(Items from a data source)
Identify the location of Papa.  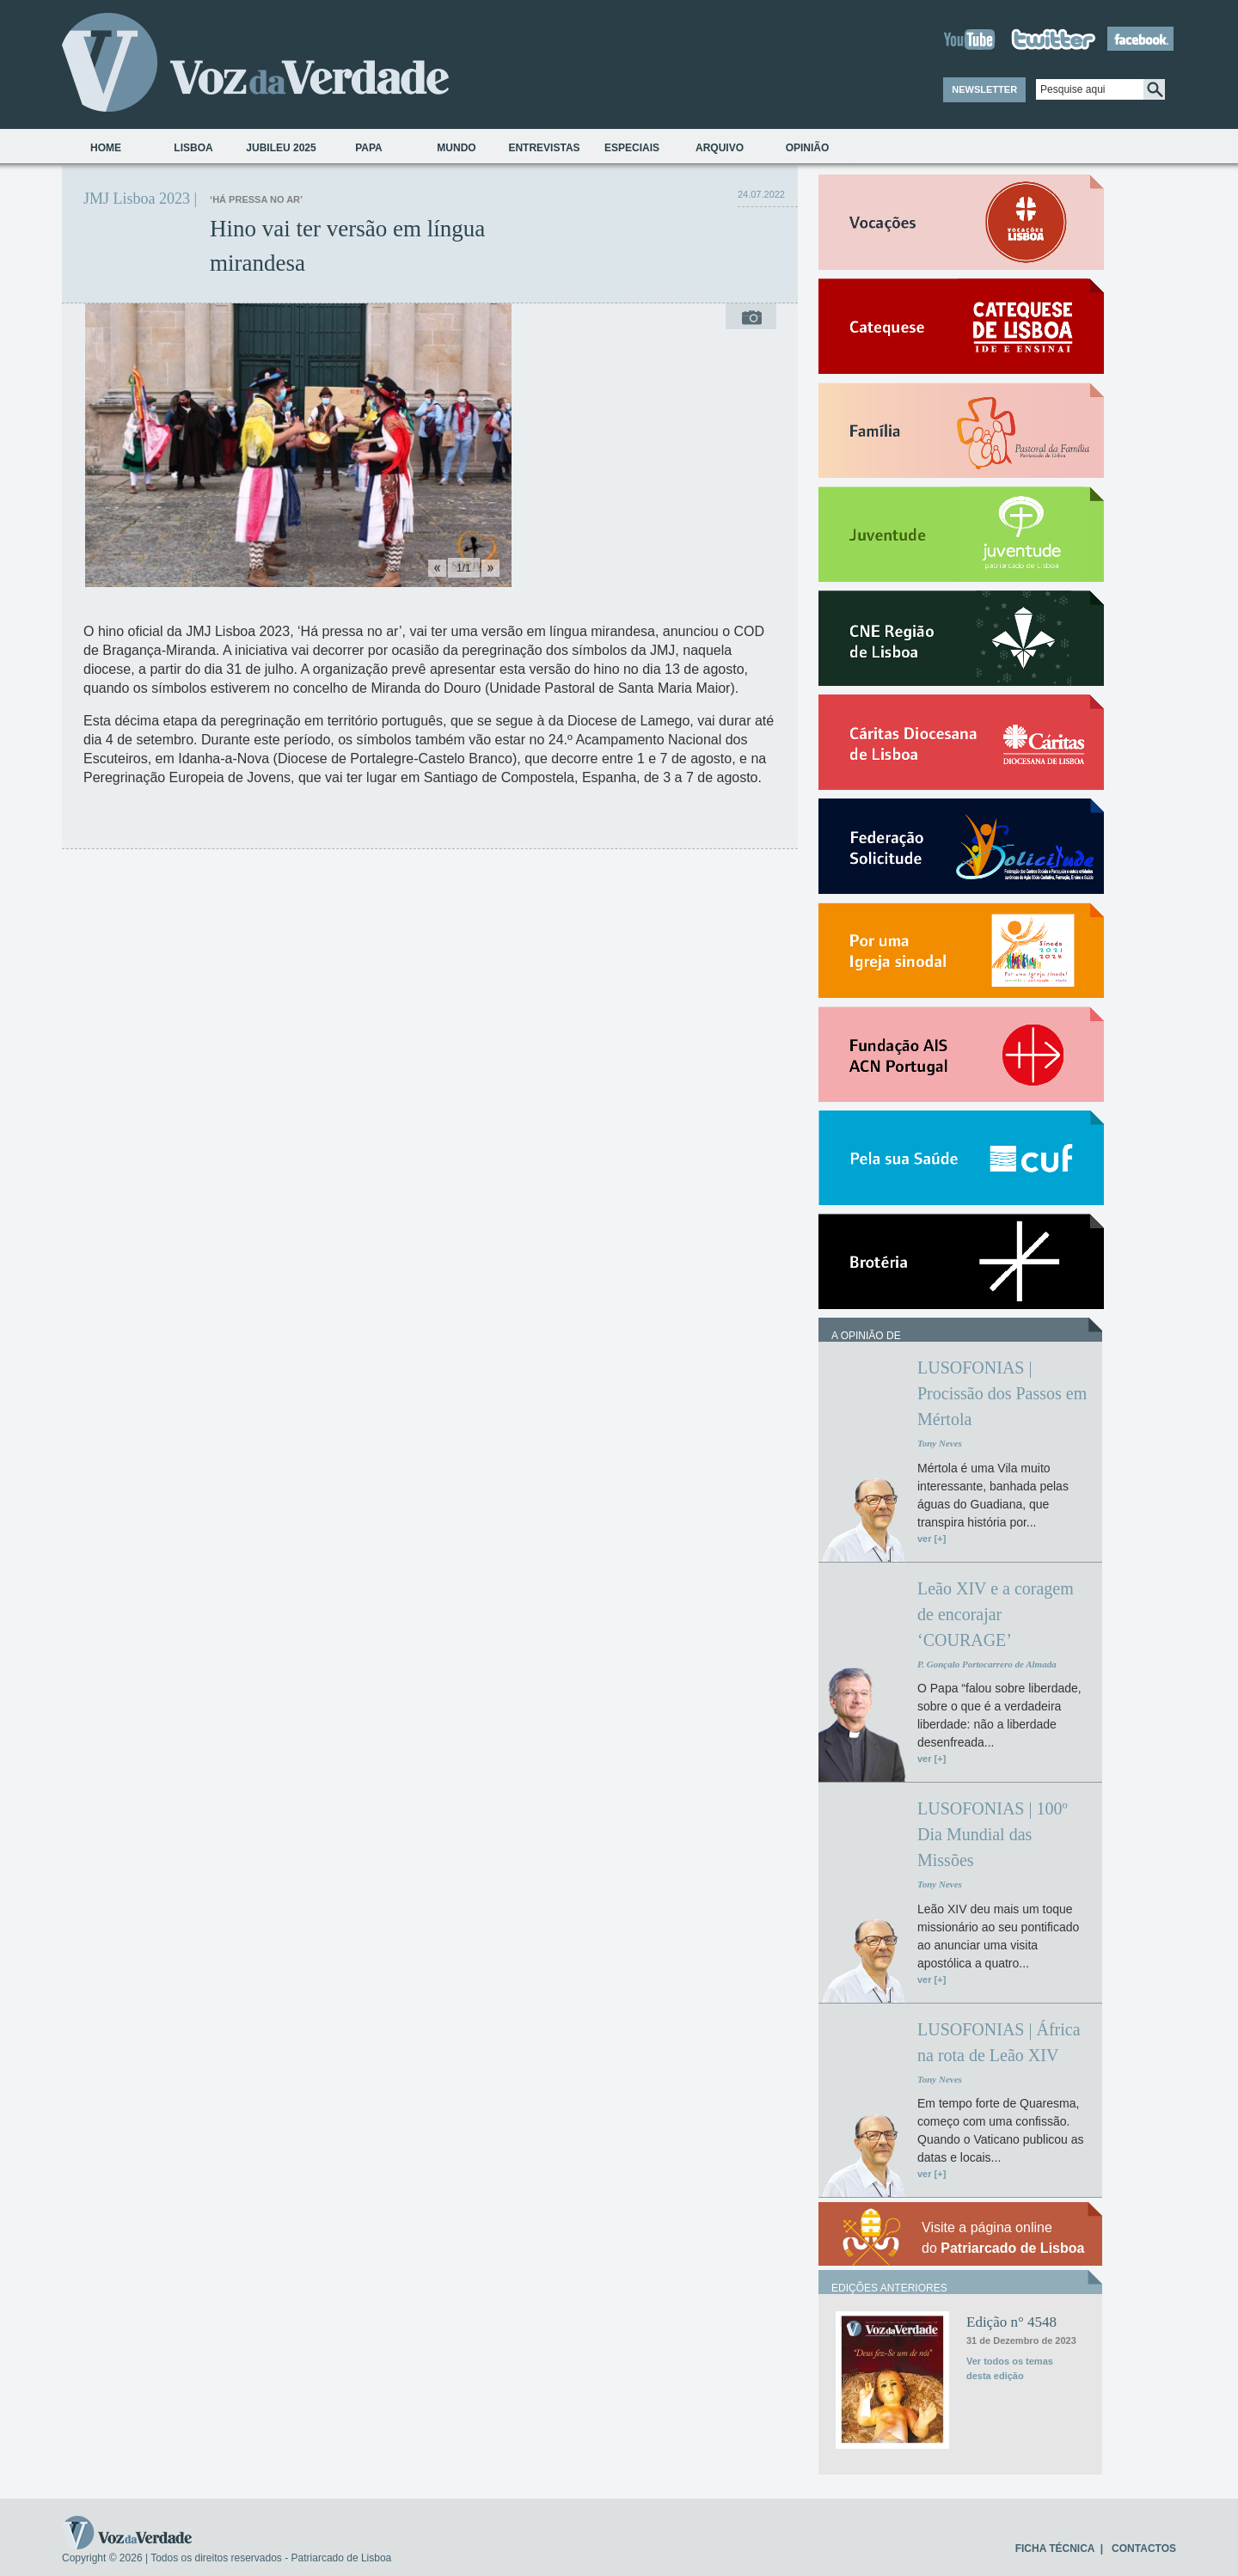
(369, 148).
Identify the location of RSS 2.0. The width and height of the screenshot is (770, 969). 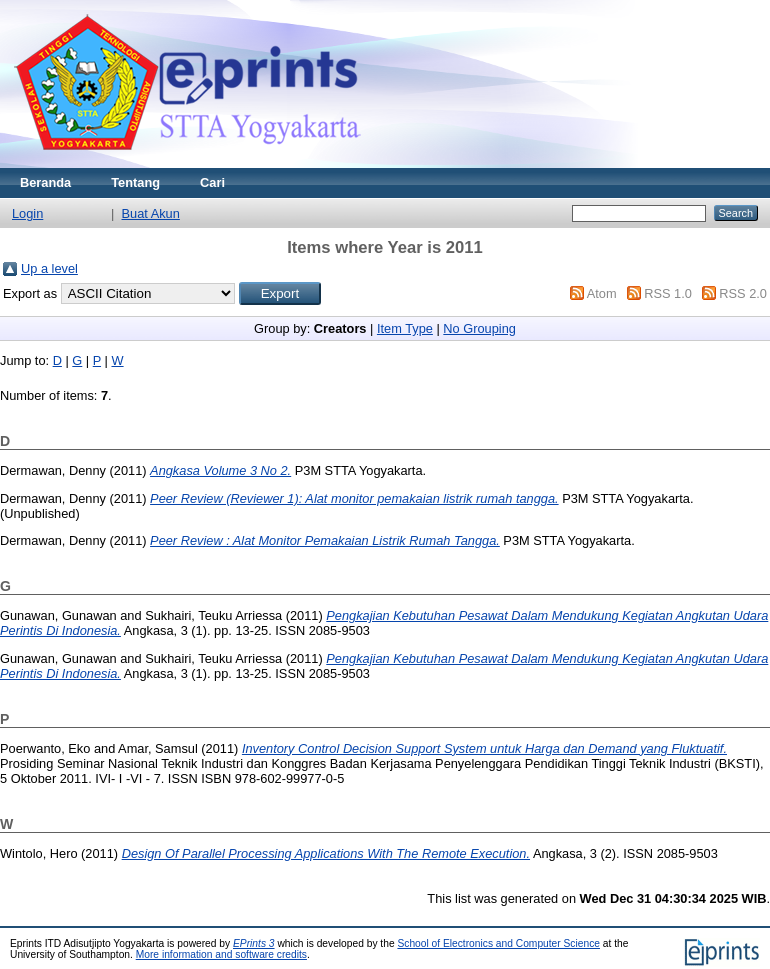
(743, 293).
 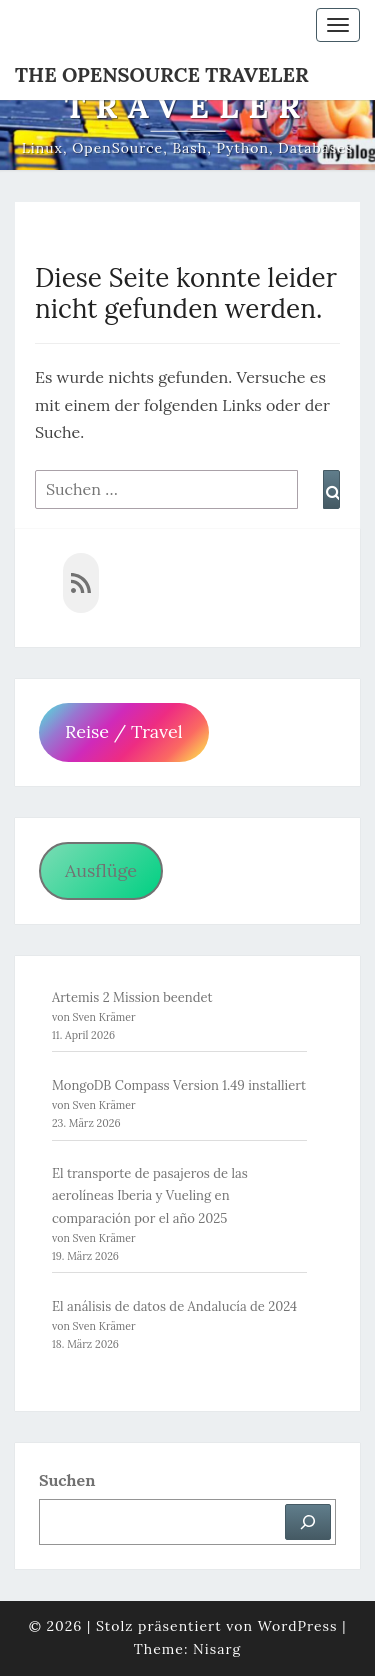 What do you see at coordinates (179, 1085) in the screenshot?
I see `MongoDB Compass Version 1.49 installiert` at bounding box center [179, 1085].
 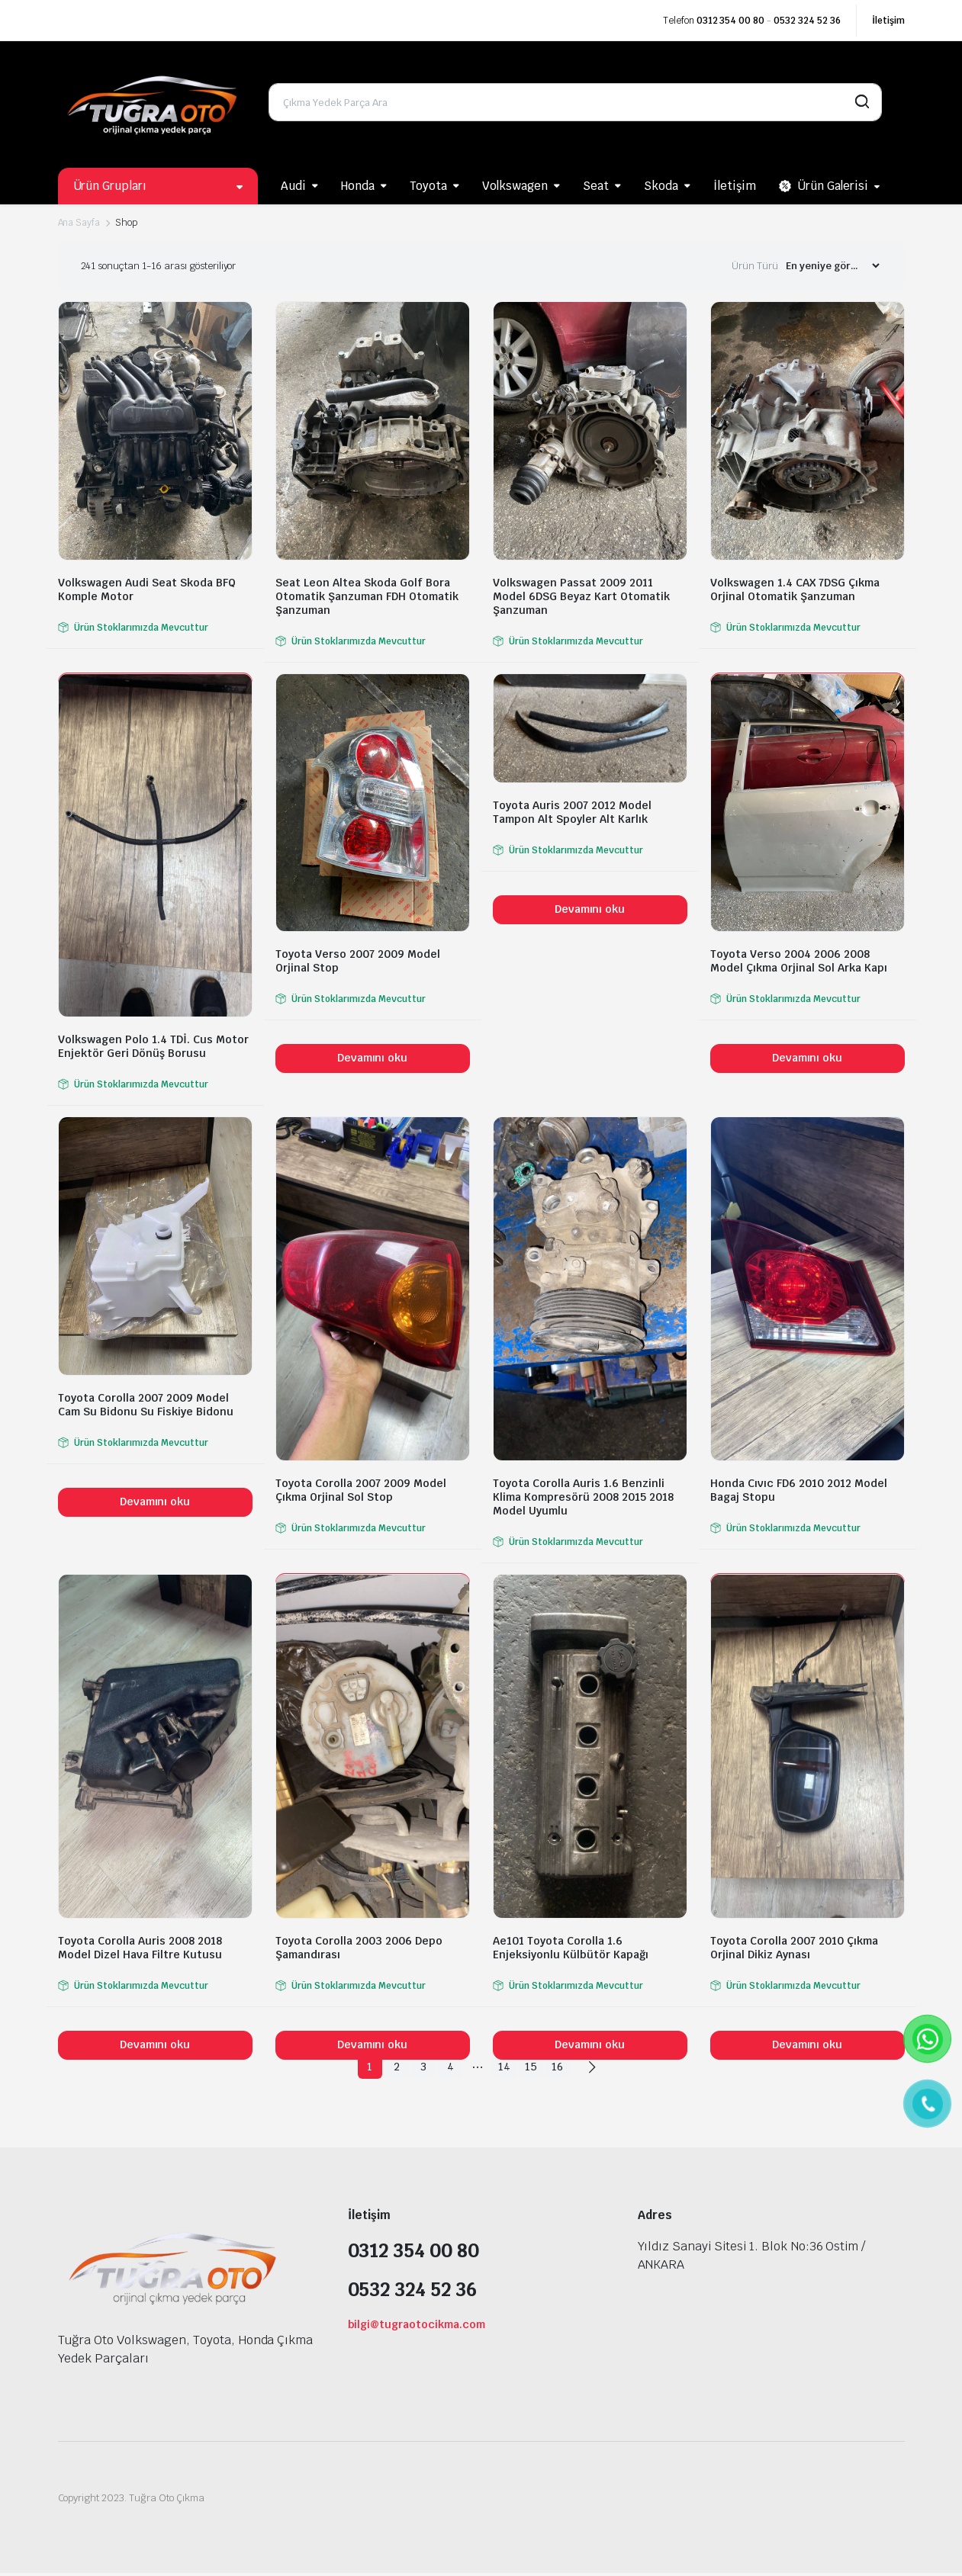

Directions for this task » Return every entry above exactly. Pictures stay out.

Answer space »
Identify the location of Papa.  
(369, 148).
Identify the location of RSS 2.0. The width and height of the screenshot is (770, 969). 
(743, 293).
  What do you see at coordinates (179, 1085) in the screenshot?
I see `MongoDB Compass Version 1.49 installiert` at bounding box center [179, 1085].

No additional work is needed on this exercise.